The vaccine has been approved since late 2019 for adults age 18 and older.
The FDA has approved an expanded indication for Merck's Ebola vaccine Ervebo, with patients age 12 months and older now eligible to receive the preventive treatment. The vaccine has been FDA-approved for individuals older than 18 years since December 2019.
According to the Centers for Disease Control and Prevention (CDC), Ervebo can also be known as “V920, rVSVΔG-ZEBOV-GP or rVSV-ZEBOV,” and is a replication-competent, live, attenuated recombinant vesicular stomatitis virus (rVSV) vaccine. Since the vaccine contains just a gene from the Ebola virus, and not the entire virus, it is not possible to become infected with Ebola. The vaccine contains the Ebola glycoprotein, replacing the gene for the native VSV glycoprotein.

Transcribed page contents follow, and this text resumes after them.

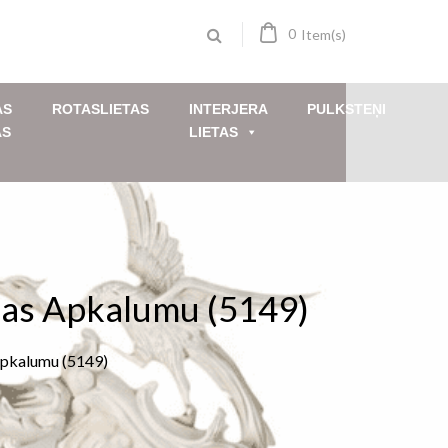
0
Item(s)
AS
ROTASLIETAS
INTERJERA
PULKSTEŅI
AS
LIETAS
zas Apkalumu (5149)
Apkalumu (5149)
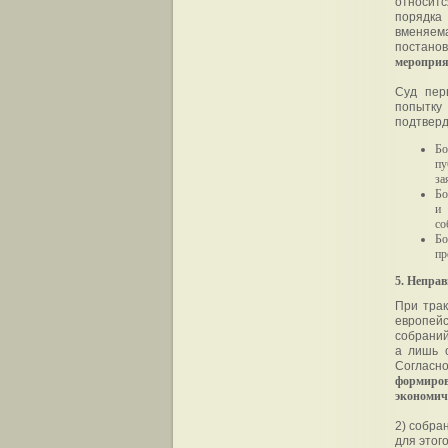
относитс
порядка
вменяем
постано
меропри
Суд пер
попытку 
подтверд
Бо
пу
за
Бо
и 
со
Бо
пр
5. Непра
При трак
европейс
собраний
а лишь 
Согласн
формиров
экономич
2) собра
для этог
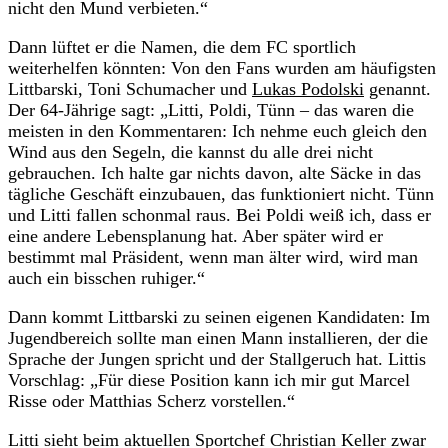
nicht den Mund verbieten.“
Dann lüftet er die Namen, die dem FC sportlich
weiterhelfen könnten: Von den Fans wurden am häufigsten
Littbarski, Toni Schumacher und
Lukas Podolski
genannt.
Der 64-Jährige sagt: „Litti, Poldi, Tünn – das waren die
meisten in den Kommentaren: Ich nehme euch gleich den
Wind aus den Segeln, die kannst du alle drei nicht
gebrauchen. Ich halte gar nichts davon, alte Säcke in das
tägliche Geschäft einzubauen, das funktioniert nicht. Tünn
und Litti fallen schonmal raus. Bei Poldi weiß ich, dass er
eine andere Lebensplanung hat. Aber später wird er
bestimmt mal Präsident, wenn man älter wird, wird man
auch ein bisschen ruhiger.“
Dann kommt Littbarski zu seinen eigenen Kandidaten: Im
Jugendbereich sollte man einen Mann installieren, der die
Sprache der Jungen spricht und der Stallgeruch hat. Littis
Vorschlag: „Für diese Position kann ich mir gut Marcel
Risse oder Matthias Scherz vorstellen.“
Litti sieht beim aktuellen Sportchef Christian Keller zwar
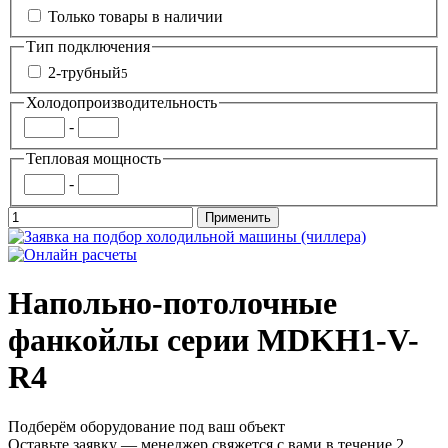
Только товары в наличии
Тип подключения
2-трубный
5
Холодопроизводительность
-
Тепловая мощность
-
Напольно-потолочные
фанкойлы серии MDKH1-V-
R4
Подберём оборудование под ваш объект
Оставьте заявку — менеджер свяжется с вами в течение 2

Cases of Ebola that have occurred in the United States were results of “infections acquired by individuals in other countries who then traveled to the US, or health care workers who became ill after treating patients with Ebola,” according to the approval announcement from the FDA.
In an FDA supplemental approval letter for the 12-month and older indication, the review of Ervebo was associated with the PREVAC clinical trial (NCT 02876328). The phase 2, randomized, double-blind, and placebo-controlled trial included 2560 adults (53%) and 2229 children (47%). Results demonstrated that the median (25th, 75th percentile) antibody titer to Ebola virus glycoprotein was 72 (50, 116) EU/mL for 1090 participants.